(Saved entries)
————
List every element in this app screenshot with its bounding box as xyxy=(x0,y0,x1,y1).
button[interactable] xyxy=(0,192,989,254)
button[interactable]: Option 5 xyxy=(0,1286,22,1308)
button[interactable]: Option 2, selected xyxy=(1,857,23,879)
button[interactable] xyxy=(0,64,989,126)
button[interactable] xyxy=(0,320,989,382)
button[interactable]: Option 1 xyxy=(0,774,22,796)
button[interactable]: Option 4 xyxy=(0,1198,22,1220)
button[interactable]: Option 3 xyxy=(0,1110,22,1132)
————
Nothing in the records above may differ in your copy; retype them in full.

List every element in this app screenshot with its bounding box as xyxy=(x0,y0,x1,y1).
button[interactable] xyxy=(0,192,989,254)
button[interactable]: Option 5 xyxy=(0,1286,22,1308)
button[interactable]: Option 2, selected xyxy=(1,857,23,879)
button[interactable] xyxy=(0,64,989,126)
button[interactable] xyxy=(0,320,989,382)
button[interactable]: Option 1 xyxy=(0,774,22,796)
button[interactable]: Option 4 xyxy=(0,1198,22,1220)
button[interactable]: Option 3 xyxy=(0,1110,22,1132)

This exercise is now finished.